问题
I have an ANTLR 4 grammar:
grammar Test;
start : NonZeroDigit '.' Digit Digit? EOF
;
DOT : '.' ;
PLUS : '+' ;
MINUS : '-' ;
COLON : ':' ;
COMMA : ',' ;
QUOTE : '\"' ;
EQUALS : '=' ;
SEMICOLON : ';' ;
UNDERLINE : '_' ;
BACKSLASH : '\\' ;
SINGLEQUOTE : '\'' ;
RESULT_TYPE_NONE : 'NONE' ;
RESULT_TYPE_RESULT : 'RESULT' ;
RESULT_TYPE_RESULT_SET : 'RESULT_SET' ;
TYPE_INT : 'Int' ;
TYPE_LONG : 'Long' ;
TYPE_BOOL : 'Bool' ;
TYPE_DATE : 'Date' ;
TYPE_DOUBLE : 'Double' ;
TYPE_STRING : 'String' ;
TYPE_INT_LIST : 'List<Int>' ;
TYPE_LONG_LIST : 'List<Long>' ;
TYPE_BOOL_LIST : 'List<Bool>' ;
TYPE_DATE_LIST : 'List<Date>' ;
TYPE_DOUBLE_LIST : 'List<Double>' ;
TYPE_STRING_LIST : 'List<String>' ;
LONG_END : 'L' ;
DOUBLE_END : 'd' ;
DATE_NOW : 'NOW' ;
BOOL_TRUE : 'true' ;
BOOL_FALSE : 'false' ;
BLOCK_OPEN : '{' ;
BLOCK_CLOSE : '}' ;
GENERIC_OPEN : '<' ;
GENERIC_CLOSE : '>' ;
BRACKET_OPEN : '(' ;
BRACKET_CLOSE : ')' ;
MAP : 'Map' ;
LIST : 'List' ;
GROUP : 'Group' ;
BY : 'by' ;
DEFAULT : 'default' ;
JSON_NAME : 'JSONName' ;
INTERFACE : 'interface' ;
CLASS : 'class' ;
ABSTRACT : 'abstract' ;
IMPLEMENTS : 'implements' ;
EXTENDS : 'extends' ;
CACHEABLE : 'cacheable' ;
FUNCTION : 'function' ;
REQUEST : 'request' ;
NAMED_QUERY : 'namedQuery' ;
INPUT : 'input' ;
OUTPUT : 'output' ;
RESULT_TYPE : 'resultType' ;
PACKAGE : 'package' ;
SCHEMA : 'schema' ;
VERSION : 'version' ;
MIN_VERSION : 'minVersion' ;
fragment
NonZeroDigit : [1-9]
;
fragment
Digit : '0' | NonZeroDigit
;
fragment
Digits : Digit+
;
fragment
IntegerNumber : '0' | ( NonZeroDigit Digits? )
;
fragment
SignedIntegerNumber : ( '+' | '-' )?

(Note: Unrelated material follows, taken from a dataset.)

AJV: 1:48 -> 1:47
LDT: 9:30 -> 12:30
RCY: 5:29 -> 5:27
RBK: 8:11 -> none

IntegerNumber
;
fragment
FloatingNumber : IntegerNumber ( '.' Digits )?
;
fragment
SignedFloatingNumber : ( '+' | '-' )? FloatingNumber
;
fragment
Letter : [a-z]
;
fragment
Letters : Letter+
;
fragment
CapitalLetter : [A-Z]
;
fragment
CapitalLetters : CapitalLetter+
;
fragment
LetterOrDigitOrUnderline : Letter | CapitalLetter | Digit | '_'
;
fragment
EscapeSequence : ( '\\' ( 'b' | 't' | 'n' | 'f' | 'r' | '\"' | '\'' | '\\' ) )
| UnicodeEscape
| OctalEscape
;
fragment
HexDigit : [0-9] | [a-f] | [A-F]
;
fragment
UnicodeEscape : '\\' 'u' HexDigit HexDigit HexDigit HexDigit
;
fragment
OctalEscape : ( '\\' [0-3] [0-7] [0-7] )
| ( '\\' [0-7] [0-7] )
| ( '\\' [0-7] )
;
WS : [ \t\r\n]+ -> skip
;
I'm using it like this:
final ByteArrayInputStream input = new ByteArrayInputStream("1.11".getBytes());
final TestLexer lexer = new TestLexer(new ANTLRInputStream(input));
final TestParser parser = new TestParser(new CommonTokenStream(lexer));
parser.start();
But this gives me:
line 1:0 token recognition error at: '1'
line 1:2 token recognition error at: '1'
line 1:3 token recognition error at: '1'
line 1:1 missing NonZeroDigit at '.'
line 1:4 missing Digit at '<EOF>'
What am I doing wrong? I'm using antlr v4.1.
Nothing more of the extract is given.